Many customers now have choices including rooftop solar, community aggregation, and other money-saving products and services from third-party providers. These developments further encroach on the old utility monopoly model and increase the pressure on front-line representatives to keep up.

There are four major points for utilities to concentrate on in order to improve their relationship with their customers:

1. Understand the customer journey. A customer’s interaction with a utility can be like taking a well-planned tour, or it can be like getting lost at sea. Customer-centric utilities guide their customers through a series of carefully planned-out interactions.

To effectively implement a successful customer experience strategy, utilities need to understand the three types of customer journeys:

a. Relationship
b. Transactional
c. Value Add

2. Provide adequate staffing to ramp up and ramp down, without damaging your customer service team. This has proven to be difficult for many utilities and can result in a great deal of lost financial investment in hiring and training.

3. Improve agent quality and retention. Your customer service agents need to be taught the mechanics of your system. They need to understand energy, the procedures and scripts for answering the phone, and how to navigate your customer relationship management (CRM) and performance-measuring procedures. In addition, the agents need to understand their organization’s products, services and specialties. For example, if you are a “green” utility, call center agents need to understand what renewable energy is compared to fossil fuels, how they are integrated into your business, and how you are using them to better serve customer expectations.

This may prove to be difficult in call centers where the voluntary turnover rate runs from 30 percent per year to as high as 95 percent. To improve retention, effective skills training must be employed. The length of new-hire training typically ranges from 40 hours to 12 weeks. After agents have been trained, they should be brought up to speed under close supervision.

Call center agents should also be treated as key members of the team. They need to be kept up-to-date on the utilities strategies, operational procedures and changes, and be rewarded for performance, increased skills and longevity.

4. Use technology and innovation to provide better customer service.
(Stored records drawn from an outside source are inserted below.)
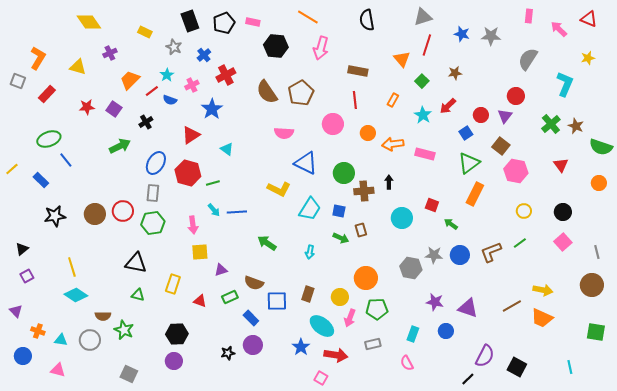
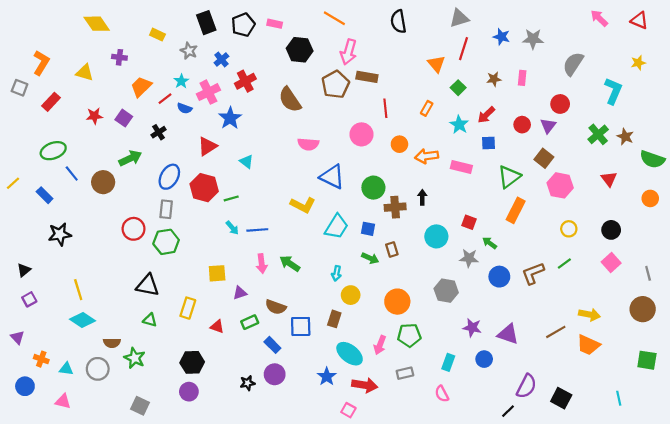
pink rectangle: (529, 16) -> (522, 78), moved
pink arrow: (559, 29) -> (599, 18), moved
purple cross: (110, 53) -> (119, 57), turned 32
brown rectangle: (358, 71) -> (367, 77), moved
pink cross: (192, 85) -> (208, 92), size x1.5
brown pentagon: (301, 93) -> (335, 84), moved
blue square: (466, 133) -> (488, 143), moved, turned 32
brown circle: (95, 214) -> (103, 182), moved
pink arrow: (193, 225) -> (262, 264), moved
gray star: (434, 255) -> (469, 258), moved
yellow circle: (340, 297) -> (351, 295), moved

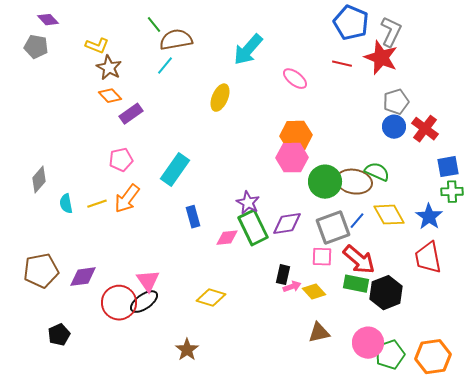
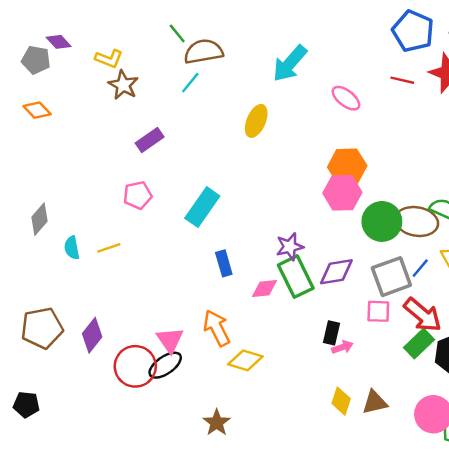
purple diamond: (48, 20) -> (59, 42), moved
orange diamond: (110, 96) -> (37, 110), moved
orange arrow: (127, 199) -> (217, 328), moved, turned 116
purple star: (248, 203) -> (290, 247), turned 30
purple diamond: (83, 277) -> (92, 335), turned -44
green rectangle: (356, 284) -> (419, 344), turned -55
yellow diamond: (314, 292) -> (341, 401), moved, turned 60
black pentagon: (59, 335) -> (26, 405), moved, turned 30

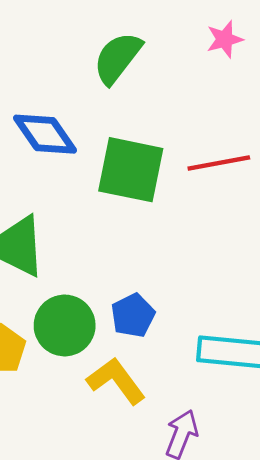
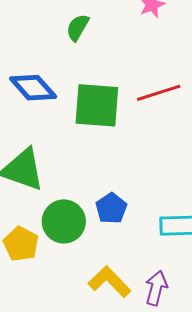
green semicircle: (117, 58) -> (78, 27), size x0.7
yellow L-shape: (116, 381) -> (109, 282), moved

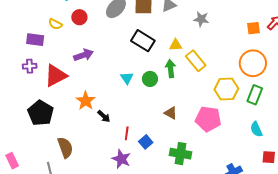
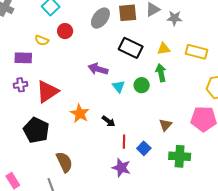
gray star: (201, 19) -> (174, 18), moved
purple arrow: (84, 55) -> (98, 69), moved, turned -138
yellow rectangle: (196, 61) -> (197, 52), moved, turned -30
brown triangle: (171, 113) -> (165, 125), moved, turned 48
black arrow: (104, 116) -> (109, 121), moved

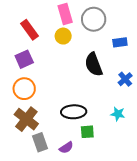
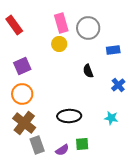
red rectangle: (29, 30) -> (14, 25), moved
black semicircle: (94, 64) -> (88, 71), size x0.6
green square: (87, 132) -> (82, 144), moved

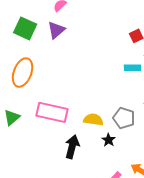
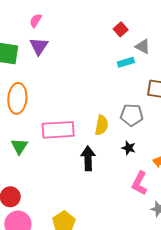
yellow semicircle: (93, 120) -> (102, 125), turned 108
black star: (109, 140) -> (129, 148), moved

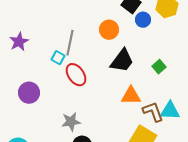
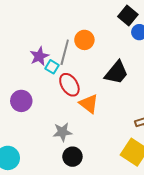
orange circle: (109, 30) -> (84, 40), moved
purple star: (19, 42) -> (39, 56), moved
orange triangle: (131, 96) -> (89, 104), moved, turned 35

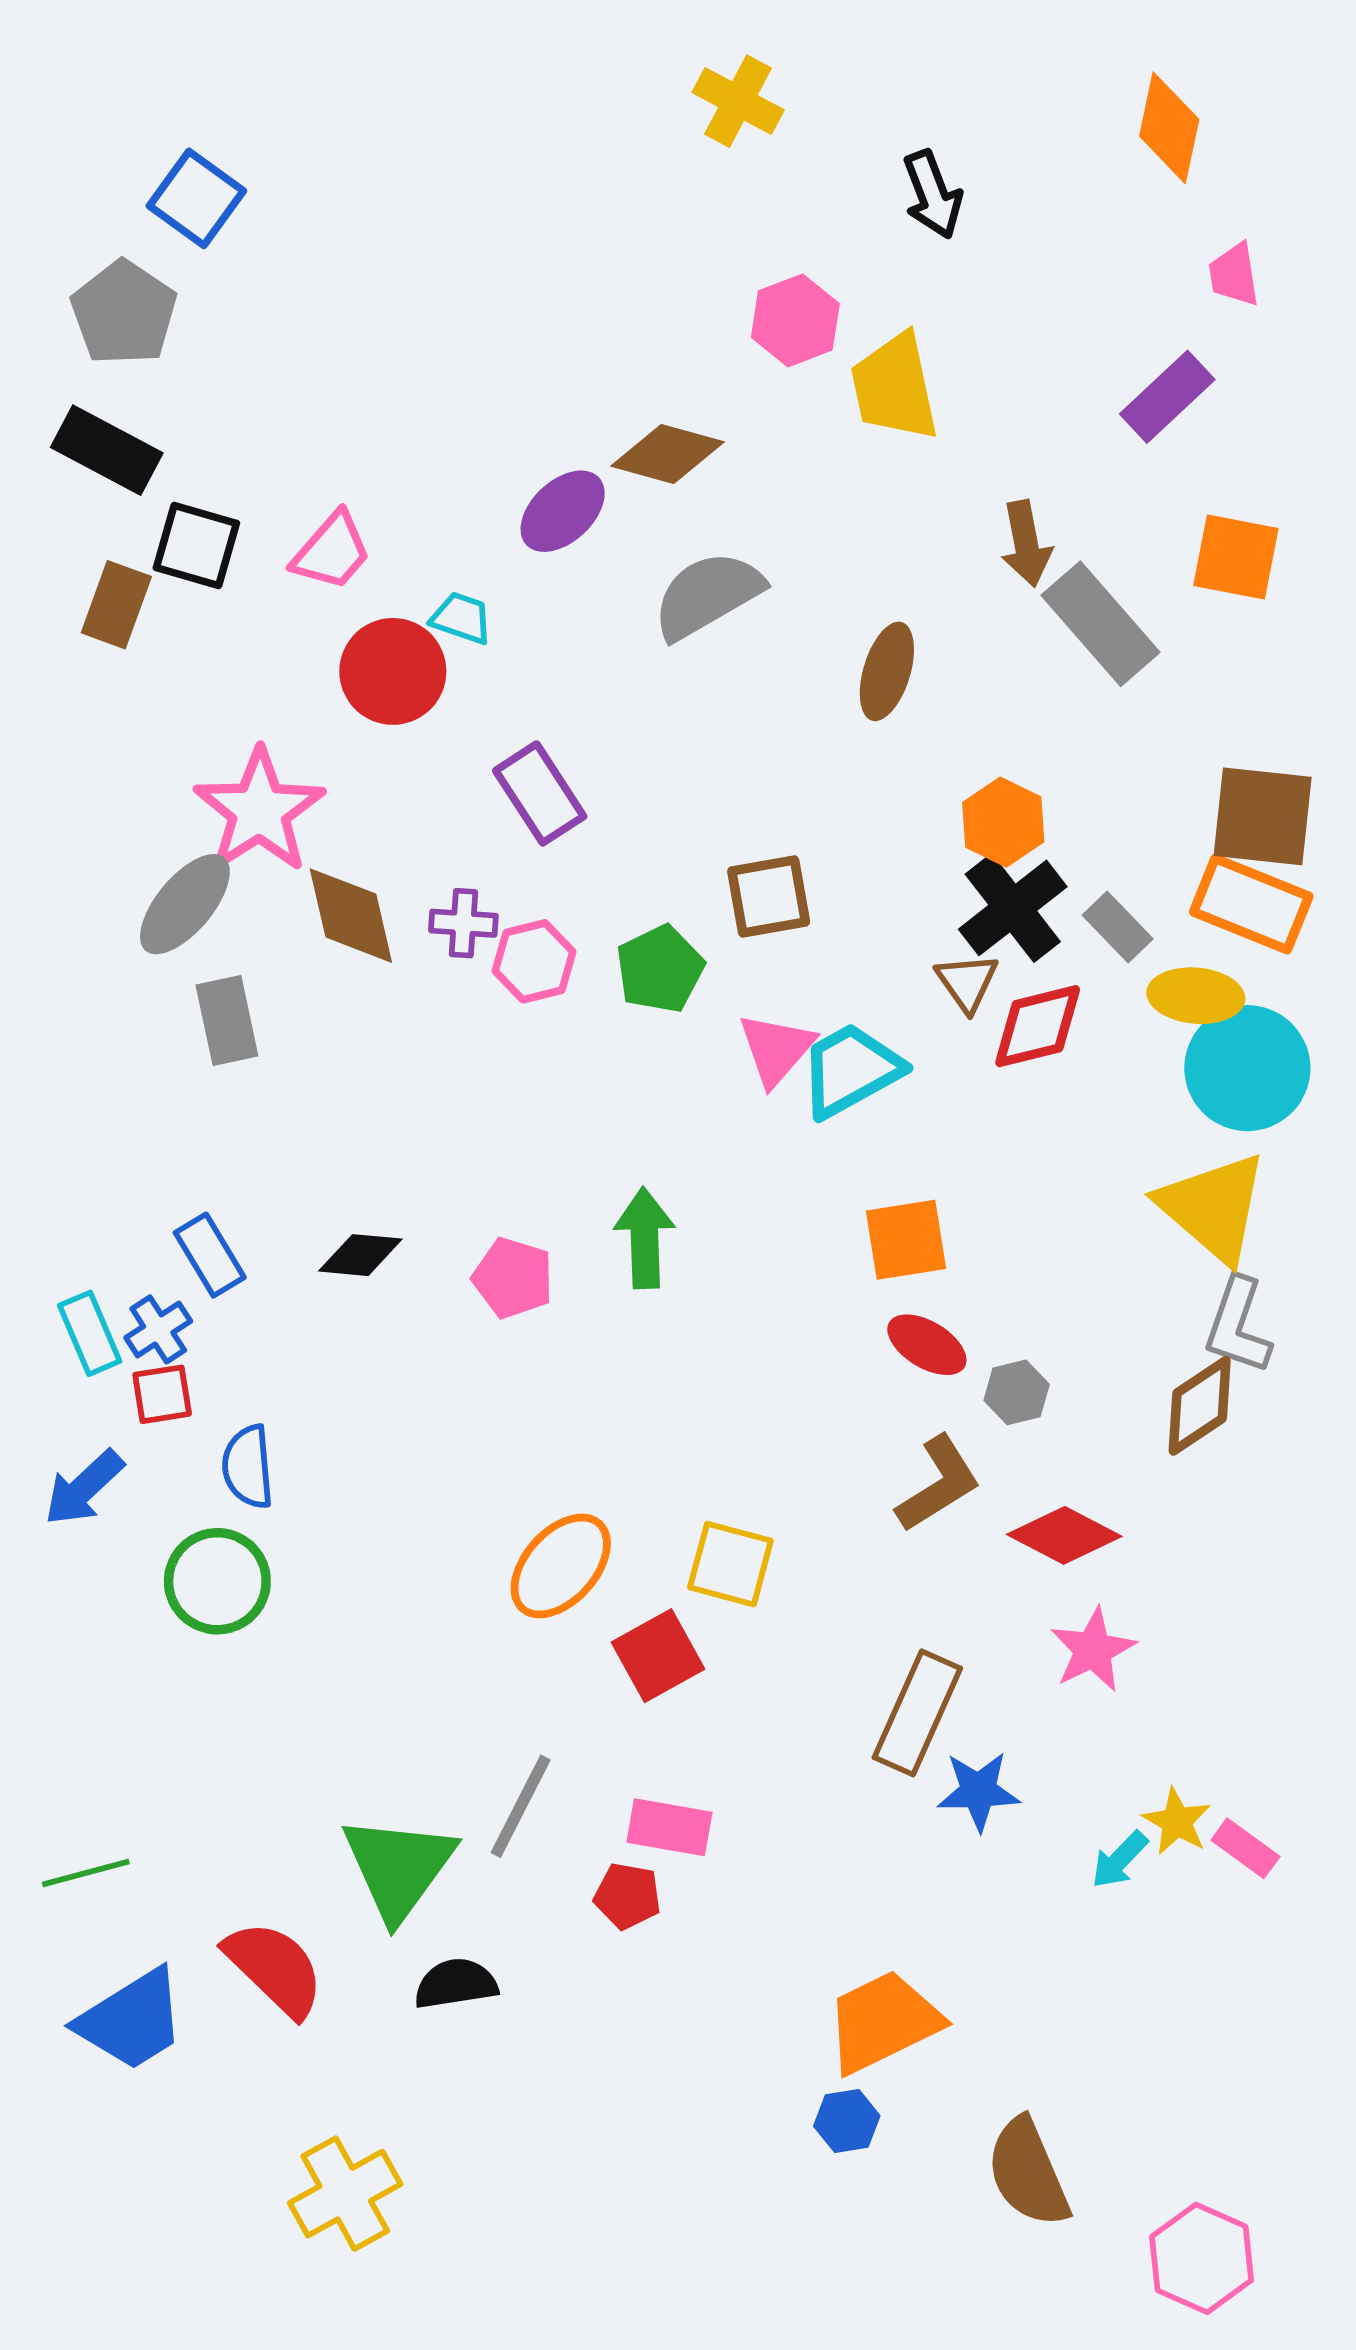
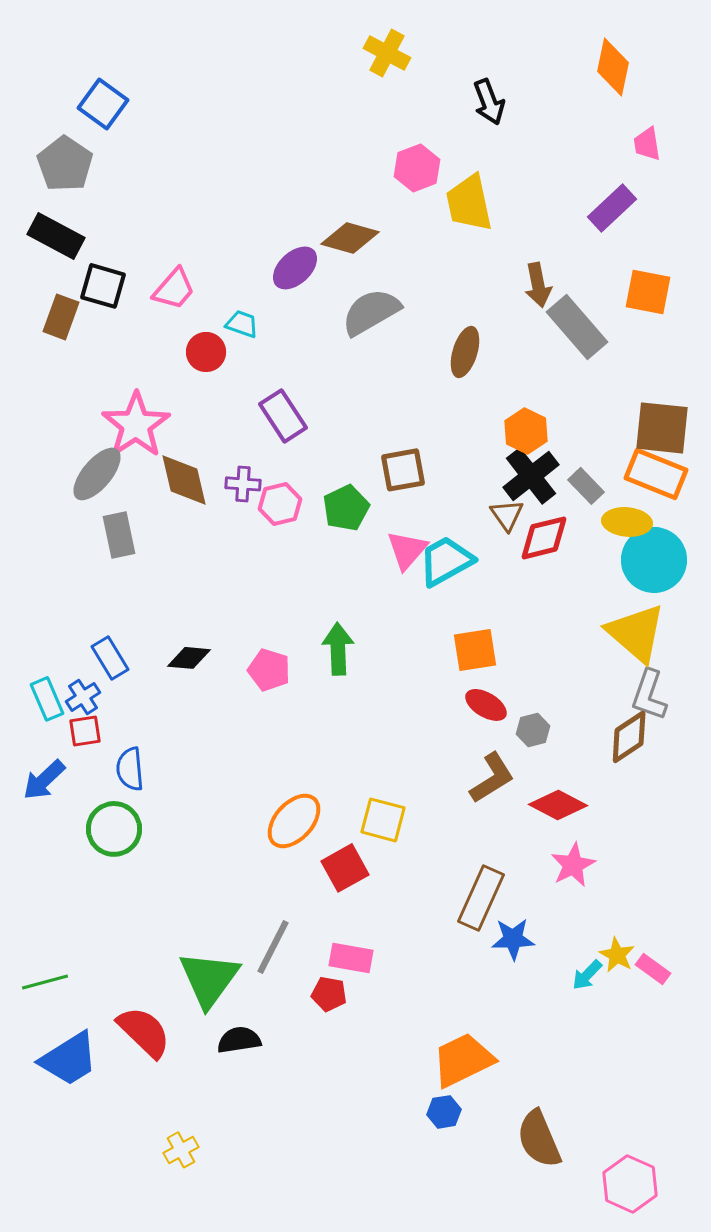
red circle: (393, 671) -> (206, 352), size x0.7
yellow cross: (345, 2194) -> (181, 1150), size x0.6

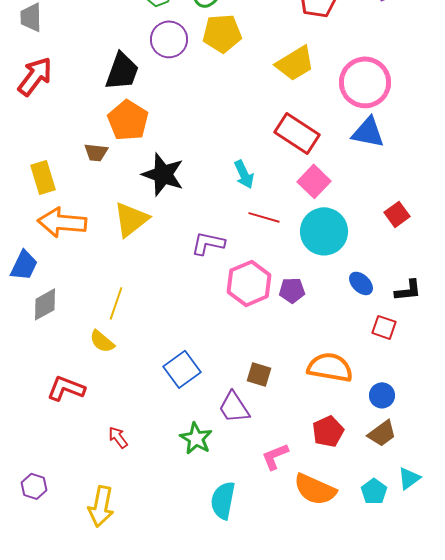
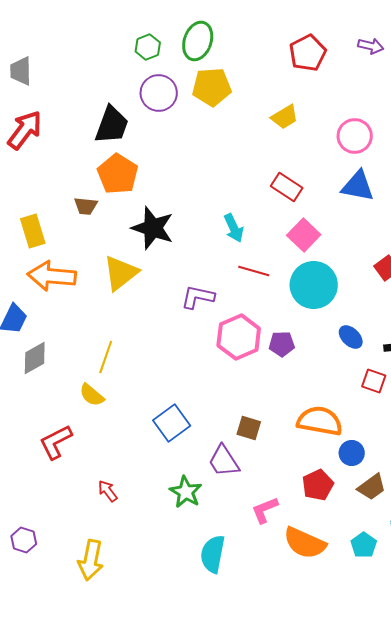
yellow trapezoid: (295, 63) -> (285, 117), size x0.7
pink circle: (365, 82) -> (355, 136), size x0.7
red rectangle: (297, 133) -> (287, 187), size x0.7
red L-shape: (66, 388) -> (56, 442), turned -48
blue circle: (382, 395) -> (352, 453), moved

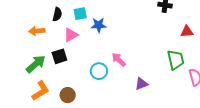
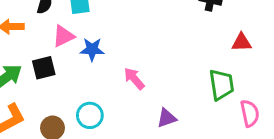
blue star: (99, 25) -> (92, 49), moved
cyan circle: (99, 71) -> (90, 115), moved

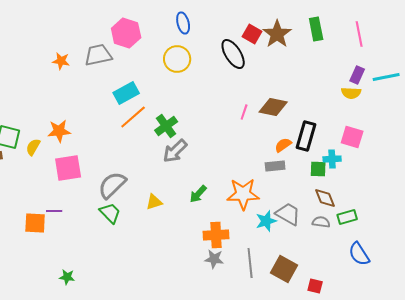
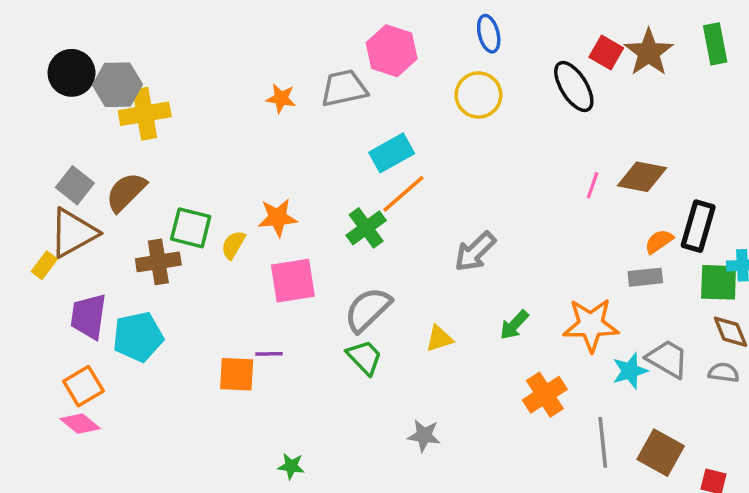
green cross: (166, 126) -> (366, 228), moved
green square: (318, 169) -> (719, 282), size x1.4
orange cross: (216, 235) -> (545, 395), turned -30
gray star: (214, 259) -> (424, 436), moved

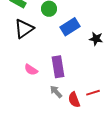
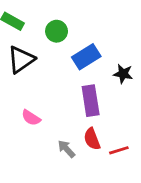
purple rectangle: (58, 67) -> (91, 101), moved
red semicircle: (74, 100) -> (92, 139), moved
Investing in customer service is the watershed decision between treating your customers like ratepayers or treating them like customers.

The utility that proves to be responsive to customer questions, complaints, or other needs can gain a clear competitive advantage and stand out from the increasing options customers have. With so many competitors now in the field, utilities need to understand how new technologies can help anticipate customer needs, tailor operation processes to best serve customers, and ultimately, improve efficiency. This can result in reduced costs for both the utility and the customer.